S01E03 – May 18th 2024
Moffat’s return to writing, the return of the soldier-priests, the return of Villengard, the return of fish fingers and custard. Boom is, in many ways, the episode of the returns. It is also the return to an alien planet after six episodes and two regenerations. Granted, the planet is covered in smoke and utterly devastated, but it is a planet! When the episode came out, I did not know that Moffat had written it, but his style is so distinctive that I recognised it immediately. So how does this episode of so many returns hold up? Does it suffer from the same problems as the previous Fifteenth Doctor episodes, and does it offer the same strengths?
Overall, the answer is no, despite a few pitfalls that the episode nevertheless tries hard to avoid, which is very much to its credit. Put simply, the Doctor and Ruby land on a battlefield where military Anglicans are fighting the local species, which no one has actually seen through the surrounding smoke and fog. The Doctor steps on a mine and, in order not to end up vacuum-packed like a dried sausage, he has to figure out how to disarm it while moving as little as possible. So Moffat sets himself a genuinely tricky formal challenge here: making an episode where the Doctor does not move. Either a difficult exercise, or, on the contrary, a clever restriction that makes his imagination more fertile. In any case, it once again reflects this season’s desire to toy with the show’s conventions, since Doctor Who is known for having the Doctor run around. On the other hand, another familiar convention returns: the battlefield set in a quarry. The set is of course far more detailed and beautiful than the description I am giving it, but you can still feel the influence of that highly lovable tradition.
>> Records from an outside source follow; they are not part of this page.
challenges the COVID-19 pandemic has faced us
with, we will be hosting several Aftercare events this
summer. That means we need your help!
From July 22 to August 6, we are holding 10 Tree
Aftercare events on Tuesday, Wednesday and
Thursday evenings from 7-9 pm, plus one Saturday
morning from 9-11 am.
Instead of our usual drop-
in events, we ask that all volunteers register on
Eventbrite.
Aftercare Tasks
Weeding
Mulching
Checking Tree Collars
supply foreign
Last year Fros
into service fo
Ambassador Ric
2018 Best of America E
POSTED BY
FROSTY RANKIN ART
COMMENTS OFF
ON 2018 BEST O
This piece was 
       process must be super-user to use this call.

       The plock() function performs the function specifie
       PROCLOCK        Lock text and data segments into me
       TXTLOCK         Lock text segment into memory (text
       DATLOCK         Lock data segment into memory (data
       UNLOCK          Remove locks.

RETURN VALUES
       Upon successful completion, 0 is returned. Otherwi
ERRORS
That creates several writing and directing constraints: the Doctor has to remain present without moving, the setting is extremely restricted, the kinds of action available are not hugely varied, and we already know more or less how it is going to end, so the challenge is to build tension while knowing that, despite everything, the Doctor cannot die. If Ruby had been standing on the mine instead, the dramatic stakes would clearly not have been the same. There is a version of this episode where the Doctor blows up loads of people, and one almost wants to know whether something like that has not already happened to him—running around, blowing everything to pieces, and coming out of it traumatised.
What this episode also succeeds in doing is making us want to know more about its secondary characters. The people living in a sort of military camp where children are present (why? they have spaceships, so why put the children in danger?) is rather well portrayed, and it makes us want to see these characters again. Personally, I am not a huge fan of soldiers or religion, so the two together do not exactly thrill me, but seeing that community developed a bit more over the course of the episode might have added some extra stakes. Even so, Moffat and the directing team instead choose to make a kind of Doctor Who bottle episode with a single place and a single timeframe. Why not! The pacing is good, the dialogue is sharp (perhaps a little too Moffat-esque at times, which creates a disconnect with the previous episodes), and the performances are superb.
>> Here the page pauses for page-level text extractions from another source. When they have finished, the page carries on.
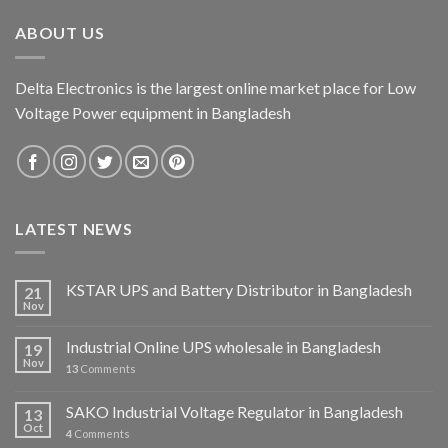
ABOUT US
Delta Electronics is the largest online market place for Low
Voltage Power equipment in Bangladesh
LATEST NEWS
KSTAR UPS and Battery Distributor in Bangladesh
21
Nov
Industrial Online UPS wholesale in Bangladesh
19
Nov
13
Comments
SAKO Industrial Voltage Regulator in Bangladesh
13
Oct
4
Comments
The only small issue I had with this episode is that its overall message ultimately goes in several directions at once. Presenting the children as idiots who have completely lost their sense of life and death because souvenir photos distract them so easily (even though the little girl is at least ten) conflicts somewhat with the way religion is presented as a kind of mass blindness. Presenting AI as dangerous because of the capitalist companies behind it, rather than in itself, also clashes a bit with the fact that religion is treated as something very individual, even though it too is a tool of manipulation in the hands of the powerful. All of this is there, and I do not have any major reproaches for the episode, but it tackles so many subjects at once that it is inevitably difficult to handle them all properly.
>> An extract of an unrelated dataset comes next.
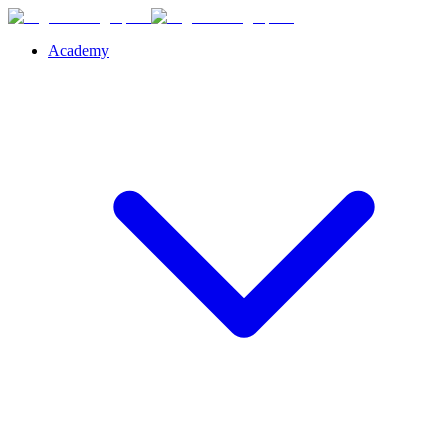
Academy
It is also a way of asking questions rather than providing answers, and that is very welcome. Very clearly, the episode is anti-AI. I share that view, so naturally it appealed to me at first glance. But it asks why it is dangerous and does not simply stop at a position of opposition without thinking it through. The same goes for religion, although I do not quite understand why the Doctor ends up somewhat backtracking: religion is awful and he hates it, but in the end, believing in something is good after all, haha lol. The concept of religion does not really make much sense in this episode, and you can tell it is a subject Moffat is preoccupied with, since he talks about it so often. It is a shame that it cannot be explored further and that the final message remains a little blurry.
Still, it remains a very solid episode, one that really helps give the Doctor a style of his own, because the writing allows him to build on what came before and propel himself forward. We can see him gradually appropriating the language, the mannerisms, the movements. Gatwa delivers a genuinely subtle performance here, moving away from his predecessors while still creating a link with them. Ruby increasingly takes on the role of adventurer who puts the Doctor in his place, and that is genuinely enjoyable to watch. The characters are finally coming into their own!